If you carried on upwards, overtaking the off-duty celebrities
in black Nike sneakers, the dog walkers and the bug-eyed runners
sheathed in sweat, you would get to a point where the city was laid
out like a sparkling carpet beneath you, receding into the distance
where it met the stretching vastness of the ocean. You would
breathe in deeply, as I had done many times before, and you would
feel you’d “Made it, Ma! On top of the world!” (and, yes, it would
feel absolutely appropriate that you were quoting a snatch of movie
dialogue in a city that dreams its own legends in cinematic
freeze-frame).


And yet, it was not in any of these beautiful places that I fell
in love with
Los Angeles
. It was the road. It was Los Feliz Boulevard. It
was the simple act of driving with the radio on and with the
windows wound down, feeling the warm breeze in my hair and inhaling
the unmistakable fragrance of the city: jasmine mixed with exhaust
fumes mixed with dirty optimism. I had been in
LA
for six weeks. I had come to recuperate from the end of a
marriage. I had arrived and my sense of self had been shrunken to a
point of invisibility.

On that first morning, I had turned my face into the
Californian
sun. I had breathed a little more deeply.
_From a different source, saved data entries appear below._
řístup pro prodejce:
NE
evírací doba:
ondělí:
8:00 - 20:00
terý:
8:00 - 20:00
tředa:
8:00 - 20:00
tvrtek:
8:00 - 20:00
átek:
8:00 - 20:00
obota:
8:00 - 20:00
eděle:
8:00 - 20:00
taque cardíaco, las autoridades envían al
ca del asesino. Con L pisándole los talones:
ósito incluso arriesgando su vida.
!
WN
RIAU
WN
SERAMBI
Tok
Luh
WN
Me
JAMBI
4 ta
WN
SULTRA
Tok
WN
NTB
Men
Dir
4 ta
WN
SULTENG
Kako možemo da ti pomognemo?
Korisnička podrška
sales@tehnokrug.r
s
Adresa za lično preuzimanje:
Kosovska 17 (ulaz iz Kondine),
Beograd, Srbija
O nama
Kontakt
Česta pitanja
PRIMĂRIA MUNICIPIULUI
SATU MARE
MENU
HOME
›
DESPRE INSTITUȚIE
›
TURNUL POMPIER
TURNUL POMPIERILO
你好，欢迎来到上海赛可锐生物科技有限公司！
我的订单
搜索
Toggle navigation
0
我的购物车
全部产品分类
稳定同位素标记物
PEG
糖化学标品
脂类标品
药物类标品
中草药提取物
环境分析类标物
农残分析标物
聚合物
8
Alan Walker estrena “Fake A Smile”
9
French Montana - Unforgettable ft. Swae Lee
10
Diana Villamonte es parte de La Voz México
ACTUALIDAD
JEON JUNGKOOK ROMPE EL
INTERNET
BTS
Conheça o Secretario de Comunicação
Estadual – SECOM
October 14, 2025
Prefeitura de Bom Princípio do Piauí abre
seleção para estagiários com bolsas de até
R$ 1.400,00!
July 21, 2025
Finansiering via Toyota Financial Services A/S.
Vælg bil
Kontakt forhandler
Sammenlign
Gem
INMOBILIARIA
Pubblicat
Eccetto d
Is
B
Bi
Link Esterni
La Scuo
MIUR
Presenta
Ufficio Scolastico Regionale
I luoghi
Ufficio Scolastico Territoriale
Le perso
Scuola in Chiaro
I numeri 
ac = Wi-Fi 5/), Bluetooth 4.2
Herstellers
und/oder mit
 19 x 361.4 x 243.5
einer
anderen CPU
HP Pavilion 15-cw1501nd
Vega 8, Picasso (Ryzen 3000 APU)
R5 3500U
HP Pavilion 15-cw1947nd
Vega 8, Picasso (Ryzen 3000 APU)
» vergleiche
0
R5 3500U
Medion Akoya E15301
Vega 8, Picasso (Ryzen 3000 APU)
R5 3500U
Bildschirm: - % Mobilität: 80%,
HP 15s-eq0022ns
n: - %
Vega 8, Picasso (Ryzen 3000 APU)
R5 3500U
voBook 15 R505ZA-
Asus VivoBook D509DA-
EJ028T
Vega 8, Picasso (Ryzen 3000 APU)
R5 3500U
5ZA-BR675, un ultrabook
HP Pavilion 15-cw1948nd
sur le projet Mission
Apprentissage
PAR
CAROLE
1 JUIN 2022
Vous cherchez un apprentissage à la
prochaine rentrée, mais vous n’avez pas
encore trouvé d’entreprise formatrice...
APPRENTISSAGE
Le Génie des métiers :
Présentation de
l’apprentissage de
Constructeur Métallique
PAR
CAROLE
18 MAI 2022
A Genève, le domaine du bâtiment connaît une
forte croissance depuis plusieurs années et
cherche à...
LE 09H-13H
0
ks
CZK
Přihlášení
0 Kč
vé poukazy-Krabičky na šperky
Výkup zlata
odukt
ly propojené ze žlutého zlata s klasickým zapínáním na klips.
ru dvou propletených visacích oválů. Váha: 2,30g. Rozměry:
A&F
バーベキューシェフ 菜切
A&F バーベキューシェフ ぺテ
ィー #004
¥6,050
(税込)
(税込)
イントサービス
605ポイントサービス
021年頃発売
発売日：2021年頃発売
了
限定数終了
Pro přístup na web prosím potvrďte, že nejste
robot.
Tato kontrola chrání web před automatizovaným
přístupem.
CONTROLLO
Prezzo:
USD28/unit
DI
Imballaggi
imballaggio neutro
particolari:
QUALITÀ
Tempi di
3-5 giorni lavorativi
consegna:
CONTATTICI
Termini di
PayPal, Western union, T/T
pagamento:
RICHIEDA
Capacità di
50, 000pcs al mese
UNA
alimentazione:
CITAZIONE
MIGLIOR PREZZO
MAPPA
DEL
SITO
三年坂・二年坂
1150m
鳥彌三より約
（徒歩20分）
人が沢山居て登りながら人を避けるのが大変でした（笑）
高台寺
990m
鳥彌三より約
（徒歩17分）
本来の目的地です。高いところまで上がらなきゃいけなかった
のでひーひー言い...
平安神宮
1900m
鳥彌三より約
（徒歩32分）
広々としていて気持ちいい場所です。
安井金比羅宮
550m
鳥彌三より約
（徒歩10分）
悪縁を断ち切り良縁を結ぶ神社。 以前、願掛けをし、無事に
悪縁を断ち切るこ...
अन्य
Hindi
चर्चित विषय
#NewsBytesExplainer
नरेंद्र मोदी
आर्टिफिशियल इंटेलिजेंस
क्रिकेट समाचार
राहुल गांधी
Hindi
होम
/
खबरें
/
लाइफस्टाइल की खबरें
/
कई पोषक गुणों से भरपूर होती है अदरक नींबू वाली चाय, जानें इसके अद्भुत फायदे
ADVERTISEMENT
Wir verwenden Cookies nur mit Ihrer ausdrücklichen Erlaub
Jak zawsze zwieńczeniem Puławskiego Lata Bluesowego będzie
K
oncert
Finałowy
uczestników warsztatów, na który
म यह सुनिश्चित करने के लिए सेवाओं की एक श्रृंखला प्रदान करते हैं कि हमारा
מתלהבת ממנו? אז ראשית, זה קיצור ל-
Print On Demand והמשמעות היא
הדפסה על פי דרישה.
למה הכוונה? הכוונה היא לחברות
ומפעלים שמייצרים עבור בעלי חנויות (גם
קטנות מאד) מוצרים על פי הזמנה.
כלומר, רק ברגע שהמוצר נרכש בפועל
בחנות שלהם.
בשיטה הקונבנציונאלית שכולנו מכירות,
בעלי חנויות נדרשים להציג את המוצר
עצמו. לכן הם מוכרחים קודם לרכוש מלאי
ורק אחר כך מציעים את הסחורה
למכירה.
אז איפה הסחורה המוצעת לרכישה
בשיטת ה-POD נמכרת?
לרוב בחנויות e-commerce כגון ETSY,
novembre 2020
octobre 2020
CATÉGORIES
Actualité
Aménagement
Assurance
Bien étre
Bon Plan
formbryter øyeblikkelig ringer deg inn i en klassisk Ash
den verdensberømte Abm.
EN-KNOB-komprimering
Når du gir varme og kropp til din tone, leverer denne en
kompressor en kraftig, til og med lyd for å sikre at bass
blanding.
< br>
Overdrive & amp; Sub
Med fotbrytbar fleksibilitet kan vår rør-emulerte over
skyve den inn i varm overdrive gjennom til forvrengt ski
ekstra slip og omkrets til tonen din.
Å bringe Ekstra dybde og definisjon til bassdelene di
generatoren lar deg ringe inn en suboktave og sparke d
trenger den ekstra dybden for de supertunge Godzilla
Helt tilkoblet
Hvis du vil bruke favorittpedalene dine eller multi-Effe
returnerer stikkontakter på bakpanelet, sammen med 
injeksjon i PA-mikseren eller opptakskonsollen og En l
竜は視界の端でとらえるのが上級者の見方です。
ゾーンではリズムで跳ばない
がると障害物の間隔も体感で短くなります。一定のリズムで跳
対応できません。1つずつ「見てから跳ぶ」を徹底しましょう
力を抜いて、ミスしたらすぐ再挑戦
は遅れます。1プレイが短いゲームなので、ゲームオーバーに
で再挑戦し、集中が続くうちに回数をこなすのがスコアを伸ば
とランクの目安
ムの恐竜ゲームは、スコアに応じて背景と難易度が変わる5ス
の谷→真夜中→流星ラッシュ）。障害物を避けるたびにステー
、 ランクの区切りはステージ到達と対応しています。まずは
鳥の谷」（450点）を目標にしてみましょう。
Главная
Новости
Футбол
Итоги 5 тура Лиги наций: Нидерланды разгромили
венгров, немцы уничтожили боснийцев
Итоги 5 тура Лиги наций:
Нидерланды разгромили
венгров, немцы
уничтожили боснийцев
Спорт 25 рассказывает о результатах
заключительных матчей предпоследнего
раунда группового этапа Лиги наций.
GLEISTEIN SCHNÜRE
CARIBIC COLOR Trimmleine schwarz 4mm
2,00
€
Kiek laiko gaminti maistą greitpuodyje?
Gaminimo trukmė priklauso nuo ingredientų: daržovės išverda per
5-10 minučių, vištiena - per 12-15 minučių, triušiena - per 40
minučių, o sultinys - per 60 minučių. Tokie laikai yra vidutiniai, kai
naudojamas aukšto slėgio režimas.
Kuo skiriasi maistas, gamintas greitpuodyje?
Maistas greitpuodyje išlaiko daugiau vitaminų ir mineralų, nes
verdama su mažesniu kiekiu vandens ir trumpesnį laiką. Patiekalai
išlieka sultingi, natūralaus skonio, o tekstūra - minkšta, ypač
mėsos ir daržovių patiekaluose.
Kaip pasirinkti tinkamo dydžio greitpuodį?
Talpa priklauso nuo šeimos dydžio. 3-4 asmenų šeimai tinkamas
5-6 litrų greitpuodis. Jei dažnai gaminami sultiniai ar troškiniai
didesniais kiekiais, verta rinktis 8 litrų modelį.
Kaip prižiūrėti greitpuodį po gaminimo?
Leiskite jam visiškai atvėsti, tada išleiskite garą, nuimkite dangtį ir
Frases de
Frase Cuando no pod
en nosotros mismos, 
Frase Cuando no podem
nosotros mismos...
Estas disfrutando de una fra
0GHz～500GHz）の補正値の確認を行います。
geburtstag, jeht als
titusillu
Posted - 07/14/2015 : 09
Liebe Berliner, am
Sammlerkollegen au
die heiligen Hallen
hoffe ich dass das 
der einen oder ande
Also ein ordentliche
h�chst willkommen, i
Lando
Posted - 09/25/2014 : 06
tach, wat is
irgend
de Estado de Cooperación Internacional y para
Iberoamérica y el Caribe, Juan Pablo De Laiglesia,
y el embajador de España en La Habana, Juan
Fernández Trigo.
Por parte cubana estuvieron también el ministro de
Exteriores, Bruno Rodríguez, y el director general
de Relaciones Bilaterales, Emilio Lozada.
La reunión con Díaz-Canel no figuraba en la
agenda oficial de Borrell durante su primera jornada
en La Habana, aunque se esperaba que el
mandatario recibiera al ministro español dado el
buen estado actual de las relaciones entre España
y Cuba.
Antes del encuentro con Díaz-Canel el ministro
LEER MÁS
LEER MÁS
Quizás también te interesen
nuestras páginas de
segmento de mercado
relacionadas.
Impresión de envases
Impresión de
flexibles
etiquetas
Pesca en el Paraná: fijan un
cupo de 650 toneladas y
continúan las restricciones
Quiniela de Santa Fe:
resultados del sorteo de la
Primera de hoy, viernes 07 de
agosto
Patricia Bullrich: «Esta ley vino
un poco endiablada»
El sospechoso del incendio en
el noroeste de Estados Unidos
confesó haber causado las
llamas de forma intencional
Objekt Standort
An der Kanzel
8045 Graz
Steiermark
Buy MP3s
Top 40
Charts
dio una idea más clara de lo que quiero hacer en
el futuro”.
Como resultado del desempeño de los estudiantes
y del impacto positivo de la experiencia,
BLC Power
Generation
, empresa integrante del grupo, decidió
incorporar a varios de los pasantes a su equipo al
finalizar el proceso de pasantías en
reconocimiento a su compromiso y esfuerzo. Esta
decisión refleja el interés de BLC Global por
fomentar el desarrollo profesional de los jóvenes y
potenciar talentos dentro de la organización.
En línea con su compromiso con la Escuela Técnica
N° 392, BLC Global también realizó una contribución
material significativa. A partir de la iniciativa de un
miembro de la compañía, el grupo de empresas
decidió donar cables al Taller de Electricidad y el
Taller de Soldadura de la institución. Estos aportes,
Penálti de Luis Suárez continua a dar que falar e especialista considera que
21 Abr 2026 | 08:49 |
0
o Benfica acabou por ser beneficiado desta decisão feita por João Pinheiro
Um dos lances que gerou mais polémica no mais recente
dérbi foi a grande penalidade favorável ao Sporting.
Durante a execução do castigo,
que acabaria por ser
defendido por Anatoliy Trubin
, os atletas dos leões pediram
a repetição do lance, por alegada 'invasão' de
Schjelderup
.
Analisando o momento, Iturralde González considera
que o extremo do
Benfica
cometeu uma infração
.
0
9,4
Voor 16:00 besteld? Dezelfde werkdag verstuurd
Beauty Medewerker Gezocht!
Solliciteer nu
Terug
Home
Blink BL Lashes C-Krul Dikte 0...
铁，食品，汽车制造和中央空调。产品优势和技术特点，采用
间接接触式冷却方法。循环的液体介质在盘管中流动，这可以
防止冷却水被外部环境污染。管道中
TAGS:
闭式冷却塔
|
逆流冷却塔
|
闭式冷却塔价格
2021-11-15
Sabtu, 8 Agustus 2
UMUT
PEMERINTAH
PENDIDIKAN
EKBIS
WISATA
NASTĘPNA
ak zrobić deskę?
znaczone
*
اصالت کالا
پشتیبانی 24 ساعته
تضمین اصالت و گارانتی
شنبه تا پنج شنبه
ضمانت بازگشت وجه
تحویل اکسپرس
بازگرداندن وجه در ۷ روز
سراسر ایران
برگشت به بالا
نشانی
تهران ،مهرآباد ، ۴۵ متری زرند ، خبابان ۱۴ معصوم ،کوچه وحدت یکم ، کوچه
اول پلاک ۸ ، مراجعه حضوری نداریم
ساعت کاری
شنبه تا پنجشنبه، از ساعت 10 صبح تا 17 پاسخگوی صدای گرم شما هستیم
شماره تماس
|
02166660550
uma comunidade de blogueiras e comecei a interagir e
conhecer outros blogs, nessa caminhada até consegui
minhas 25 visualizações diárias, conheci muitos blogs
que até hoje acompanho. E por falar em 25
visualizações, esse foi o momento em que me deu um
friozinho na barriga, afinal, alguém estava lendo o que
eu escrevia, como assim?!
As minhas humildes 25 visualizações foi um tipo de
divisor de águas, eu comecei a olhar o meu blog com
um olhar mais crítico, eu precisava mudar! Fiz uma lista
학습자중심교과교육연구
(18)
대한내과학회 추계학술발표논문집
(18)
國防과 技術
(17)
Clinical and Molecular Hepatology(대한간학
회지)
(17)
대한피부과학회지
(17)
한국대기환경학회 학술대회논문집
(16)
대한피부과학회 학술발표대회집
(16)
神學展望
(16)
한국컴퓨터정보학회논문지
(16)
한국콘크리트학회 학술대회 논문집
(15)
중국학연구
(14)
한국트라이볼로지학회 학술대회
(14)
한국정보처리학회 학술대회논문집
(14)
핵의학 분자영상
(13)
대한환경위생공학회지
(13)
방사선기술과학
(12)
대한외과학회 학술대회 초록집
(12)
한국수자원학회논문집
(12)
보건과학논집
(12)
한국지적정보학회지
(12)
In the
days that followed, I drank green juice and ate sushi and went to
yoga and hiked and did all the things you are meant to do in

Los Angeles
. And slowly, I had begun to heal.

Then I found myself driving down Los Feliz Boulevard on that
particular day, with my hands on the wheel. There was, in that
moment, an absence of the sadness I had become so accustomed to. At
first, I could not identify this unfamiliar feeling. It was only
after a few more minutes had passed, and I had indicated right to
slip into Sunset Boulevard with its palm trees and McDonald’s
signs, its billboard eyes and over-reaching traffic lights, that I
realised what it was: I was happy. And the sky was blue.